Leo Lukenas, the caddie for amateur Geoff Couch, collapsed during the second round of the pro-am event on Feb. 3, suffering cardiac arrest on the 11th hole. He received CPR on the course before being taken to Montage Health.
Golf Channel's Todd Lewis later shared that Lukenas was expected to be OK, but now, a month and a half later, we have a better picture of what happened to the amateur's caddie that day.
According to the American Heart Association (AHA), out-of-hospital cardiac arrest claims the lives of nearly 350,000 people in the United States each year. Only about 10% of those who experience these events survive, and Lukenas is now one of those 10%.
After arriving in the ICU, Lukenas was intubated and sedated for a period of time before staff were able to wake him and diagnose him with severe multivessel coronary artery disease (MVD), for which he would need immediate quadruple bypass surgery.
Lukenas' doctor, Gregory S. Spowart, said the man woke up quickly after the surgery and, despite worries about swelling and brain damage, was soon walking in the halls on a ventilator.
"I was in the right place at the right time, and if it happened anywhere else, I wouldn't be here right now," Lukenas said in a press conference this week.
When Lukenas fell on top of himself during the round, Sgt. Kelly Bunn, of the Sacramento County Sheriff's Department, jumped into action.
Lukenas called Spowart his hero and Bunn his brother.
"The moment I will be most proud of is this moment, watching Leo not be in a hospital bed, being able to walk, talk and move around. There's a lot of emotions right now, but it's just a very proud moment for me to be sitting next to him in the company of all the people that helped him get to this point," Bunn said.

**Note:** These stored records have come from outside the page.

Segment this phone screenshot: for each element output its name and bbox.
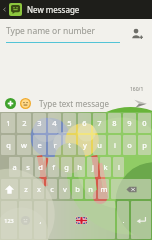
- button[interactable]: 9: [123, 113, 136, 133]
- staticText: n: [88, 184, 93, 194]
- button[interactable]: Attach: [3, 96, 18, 111]
- button[interactable]: Emoji: [19, 201, 32, 239]
- staticText: d: [38, 162, 43, 172]
- button[interactable]: x: [33, 179, 44, 199]
- button[interactable]: q: [1, 135, 15, 155]
- button[interactable]: .: [117, 201, 129, 239]
- button[interactable]: 4: [48, 113, 61, 133]
- staticText: p: [142, 140, 147, 150]
- button[interactable]: t: [63, 135, 76, 155]
- button[interactable]: 6: [78, 113, 91, 133]
- button[interactable]: r: [48, 135, 61, 155]
- button[interactable]: 7: [93, 113, 106, 133]
- staticText: i: [114, 140, 116, 150]
- button[interactable]: 3: [33, 113, 46, 133]
- staticText: 7: [97, 118, 102, 128]
- staticText: 3: [37, 118, 42, 128]
- button[interactable]: d: [35, 157, 46, 177]
- staticText: t: [68, 140, 71, 150]
- staticText: New message: [27, 4, 80, 15]
- staticText: l: [118, 162, 120, 172]
- button[interactable]: v: [59, 179, 70, 199]
- button[interactable]: i: [108, 135, 121, 155]
- button[interactable]: 5: [63, 113, 76, 133]
- button[interactable]: 2: [17, 113, 31, 133]
- staticText: 4: [52, 118, 57, 128]
- staticText: v: [63, 184, 67, 194]
- button[interactable]: Send: [130, 94, 150, 112]
- button[interactable]: e: [33, 135, 46, 155]
- button[interactable]: Backspace: [111, 179, 151, 199]
- button[interactable]: b: [72, 179, 83, 199]
- button[interactable]: l: [113, 157, 124, 177]
- button[interactable]: j: [87, 157, 98, 177]
- staticText: 2: [22, 118, 27, 128]
- staticText: q: [6, 140, 11, 150]
- button[interactable]: 0: [138, 113, 151, 133]
- staticText: z: [24, 184, 28, 194]
- button[interactable]: Emoji: [18, 96, 33, 111]
- button[interactable]: m: [98, 179, 109, 199]
- staticText: k: [103, 162, 108, 172]
- staticText: g: [64, 162, 69, 172]
- staticText: .: [122, 215, 125, 225]
- staticText: e: [37, 140, 42, 150]
- button[interactable]: o: [123, 135, 136, 155]
- staticText: 8: [112, 118, 117, 128]
- button[interactable]: Add contact: [126, 23, 148, 45]
- staticText: o: [127, 140, 132, 150]
- button[interactable]: Enter: [131, 201, 151, 239]
- staticText: Type text message: [39, 98, 109, 109]
- button[interactable]: 8: [108, 113, 121, 133]
- staticText: y: [83, 140, 87, 150]
- staticText: j: [92, 162, 94, 172]
- staticText: f: [52, 162, 55, 172]
- button[interactable]: 123: [1, 201, 17, 239]
- button[interactable]: a: [9, 157, 20, 177]
- staticText: s: [26, 162, 30, 172]
- staticText: 6: [82, 118, 87, 128]
- staticText: c: [50, 184, 54, 194]
- button[interactable]: n: [85, 179, 96, 199]
- button[interactable]: g: [61, 157, 72, 177]
- staticText: 0: [142, 118, 147, 128]
- staticText: Type name or number: [6, 25, 95, 37]
- button[interactable]: ,: [34, 201, 46, 239]
- button[interactable]: z: [20, 179, 31, 199]
- button[interactable]: 1: [1, 113, 15, 133]
- staticText: 160/1: [130, 86, 144, 93]
- staticText: x: [37, 184, 41, 194]
- staticText: b: [75, 184, 80, 194]
- button[interactable]: c: [46, 179, 57, 199]
- staticText: w: [21, 140, 27, 150]
- staticText: 5: [67, 118, 72, 128]
- button[interactable]: u: [93, 135, 106, 155]
- button[interactable]: f: [48, 157, 59, 177]
- staticText: 9: [127, 118, 132, 128]
- button[interactable]: y: [78, 135, 91, 155]
- staticText: u: [97, 140, 102, 150]
- staticText: m: [100, 184, 108, 194]
- button[interactable]: s: [22, 157, 33, 177]
- button[interactable]: h: [74, 157, 85, 177]
- button[interactable]: p: [138, 135, 151, 155]
- button[interactable]: Shift: [1, 179, 18, 199]
- staticText: 123: [4, 217, 14, 224]
- staticText: ,: [39, 215, 42, 225]
- staticText: h: [77, 162, 82, 172]
- button[interactable]: Space: [48, 201, 115, 239]
- staticText: 1: [6, 118, 11, 128]
- button[interactable]: k: [100, 157, 111, 177]
- button[interactable]: w: [17, 135, 31, 155]
- staticText: r: [53, 140, 57, 150]
- button[interactable]: Back: [0, 0, 9, 19]
- staticText: a: [12, 162, 17, 172]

The two men shared a touching moment as Lukenas embraced hands with Bunn and comforted him as he was seen becoming visibly emotional in his recollection of the experience.
"It seems like it was a bad thing that happened to me – it wasn't," Lukenas said. "It was a blessing in disguise. I'm happy that it happened, basically, because I had a problem with my heart, and something was going to go wrong sooner or later."
Lukenas is still in therapy, working on his mobility and speech, among other things, but he's walking up and down stairs (being told to "slow down") and was even able to crack a joke during the press conference, saying his friend, Couch, wouldn't have made the cut at Pebble anyway.
As a thank you to all who helped save Lukenas, his family has made a contribution to the Montage Health Foundation that will fund the purchase of an AED (automated external defibrillator) to be installed at the local First Tee facility.
While Lukenas still has a way to go in his recovery, he's looking forward to taking Sgt. Bunn golfing "for sure" as soon as he is able, and hopefully, he'll make a happy return to Pebble Beach in the years to come.